The evolution of ${Re}_{\theta }$ , as shown in figure 2(c), is notably affected by the APG, which decelerates the flow and increases the momentum thickness $\theta$ . Both OC and body-force damping counteract these effects, whereas uniform blowing exacerbates them. The contrasting impacts of these control strategies are significant, as the momentum thickness is closely related to skin friction at the wall. Note that the concept of virtual origin outlined by Stroh et al. (Reference Stroh, Hasegawa, Schlatter and Frohnapfel2016) to describe the downstream control effect is difficult to evaluate for APG TBL due to the complex implication of flow history.

Finally, the evolution of the shape factor $H$ is depicted in figure 2(d). It can be observed that case Ref2 shows a remarkable increase throughout, while case Ref1 reaches a plateau and then decreases, suggesting a shift towards a more turbulent state. A higher $H$ is indicative of a laminar-like state (or a flow with decreased near-wall fluctuations as in large APGs), with values around 2.6 typical for Blasius boundary layers, whereas turbulent states in ZPG TBL usually range from 1.2–1.6 (Schlatter & Örlü Reference Schlatter and Örlü2010).

3.2. Control efficiency

Based on the assessment of streamwise development, in this section, we first describe how control schemes affect skin friction, and then demonstrate the achieved aerodynamic efficiencies as they are applied.

To evaluate the modification of friction drag we examine the skin-friction coefficient $c_f$ , which is defined as $c_f = \tau _{w} / ({1}/{2} \rho U^2_{e} )$ .
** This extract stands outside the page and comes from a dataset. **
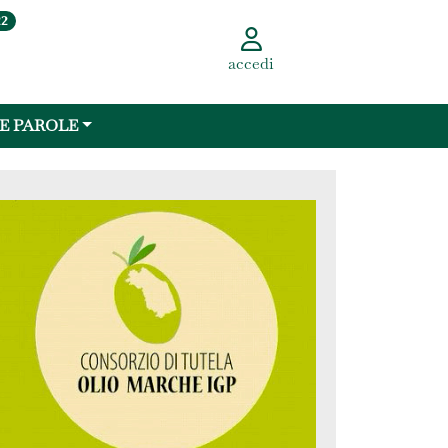
22
accedi
 E PAROLE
The drag-reduction rate $R(x)$ , according to the metrics proposed by Kametani et al. (Reference Kametani, Fukagata, Örlü and Schlatter2015), is defined as

(3.1) \begin{equation} R(x) = 1 - \frac {c_f(x)}{c^{ { ref}}_{f}(x)}, \end{equation}

where superscript $\textrm { ref}$ denotes the uncontrolled case. In addition to the drag reduction, the net-energy saving $E(x)$ is evaluated as

(3.2) \begin{equation} E(x) = 1 - \frac { \left (c_f(x) + \psi_{ { in}}(x) \right )}{c^{ { ref}}_{f}(x)}, \end{equation}

where $\psi _{{ in}}(x)$ is the input power calculated as $\psi _{{ in}}(x) = {1}/{2} || v_{{ wall}} ||^3$ according to the approach of Kametani et al. (Reference Kametani, Fukagata, Örlü and Schlatter2015). In the present study, the input power for OC is $\psi _{{ in}} \sim {O}(10^{-6})$ while in the case of uniform blowing it is $\psi _{{ in}} \sim O(10^{-12})$ . The skin-friction coefficient is around ${O}(10^{-3})$ , suggesting that $R \approx E$ as discussed by Kametani et al. (Reference Kametani, Fukagata, Örlü and Schlatter2015). Another approach for evaluating energy gain ( $G$ ) is proposed by Bewley et al. (Reference Bewley, Moin and Temam2001), considering the impact of the wall pressure fluctuation $p^{\prime}_w$ on the input power, which is expressed as

(3.3) \begin{equation} G(x) = \frac {P_{S}}{P_I}, \end{equation}

where the input power is $P_{I} = \langle | p^{\prime}_w v_w | \rangle + \rho \langle | v^3_w | \rangle$ and the power saving is defined as $P_{S} = U_{\infty } (\tau _{w, { ref}} - \tau _{w} )$ . Note that $P_{I} \sim O(10^{-6})$ and $\sim O(10^{-5})$ for the control schemes applied on the NACA0012 and NACA4412, respectively.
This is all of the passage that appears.